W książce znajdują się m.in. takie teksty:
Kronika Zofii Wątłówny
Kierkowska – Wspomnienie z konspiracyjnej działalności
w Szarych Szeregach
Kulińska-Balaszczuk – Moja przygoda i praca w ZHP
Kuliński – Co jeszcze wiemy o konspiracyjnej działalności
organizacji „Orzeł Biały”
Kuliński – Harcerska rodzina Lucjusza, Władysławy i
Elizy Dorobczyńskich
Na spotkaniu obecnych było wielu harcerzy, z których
--
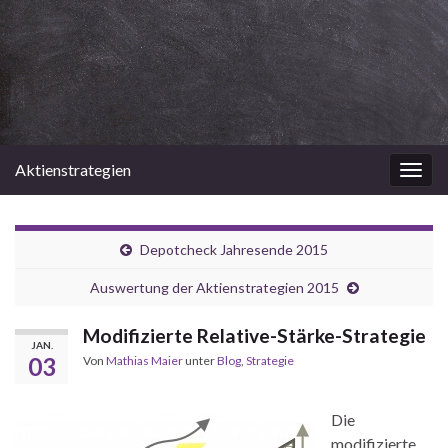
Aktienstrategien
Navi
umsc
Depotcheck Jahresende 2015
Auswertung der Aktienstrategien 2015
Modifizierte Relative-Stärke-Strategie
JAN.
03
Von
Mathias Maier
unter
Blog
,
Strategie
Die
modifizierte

_EXERCISE DESCRIPTION_
Each line above that contains "Kuliński" must be copied out.

_ANSWER TO THE PROBLEM_
Kuliński – Co jeszcze wiemy o konspiracyjnej działalności
Kuliński – Harcerska rodzina Lucjusza, Władysławy i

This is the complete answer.